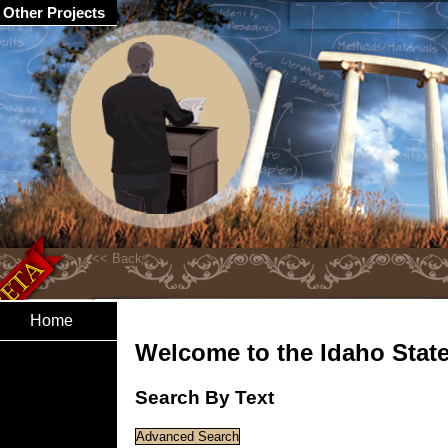
Other Projects
Home
Welcome to the Idaho State 
Search By Text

=======

Try it:
Once the pictures are set aside, give every line above again without alteration.

Task response:
Other Projects
Home
Welcome to the Idaho State 
Search By Text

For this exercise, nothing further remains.